- _What is needed_
Write out exactly the lines of the entries below, from the first through the line containing "The height and", and nothing beyond them.

[Pixel coordinate grounding data]
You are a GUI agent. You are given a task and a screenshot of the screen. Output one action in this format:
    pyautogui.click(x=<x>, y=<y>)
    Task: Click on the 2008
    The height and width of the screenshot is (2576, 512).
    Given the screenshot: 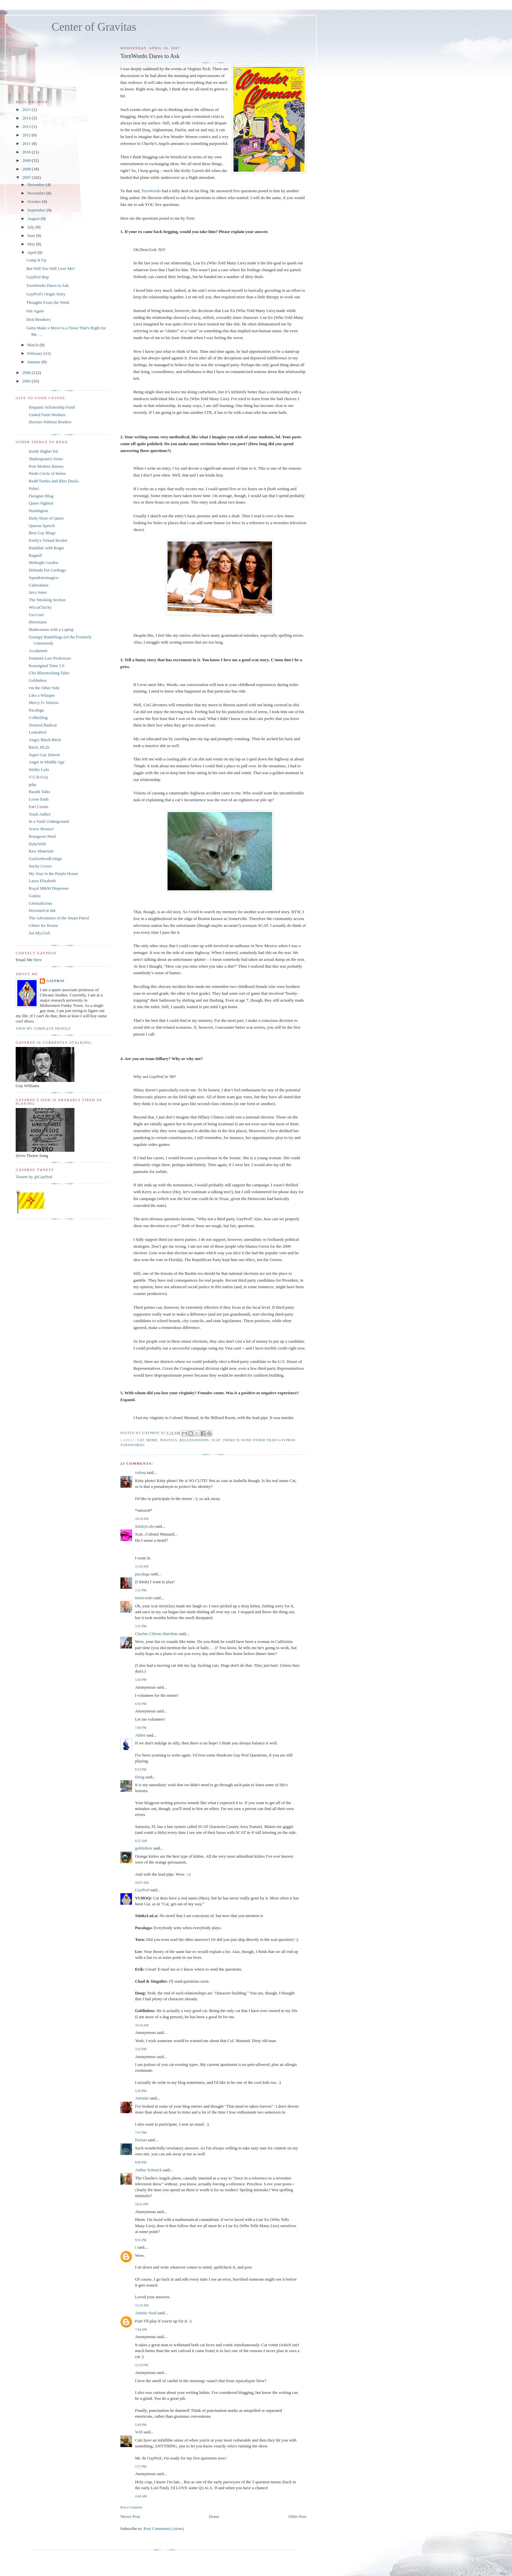 What is the action you would take?
    pyautogui.click(x=27, y=168)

- _Exercise solution_
You are a GUI agent. You are given a task and a screenshot of the screen. Output one action in this format:
    pyautogui.click(x=<x>, y=<y>)
    Task: Click on the 2008
    The height and width of the screenshot is (2576, 512).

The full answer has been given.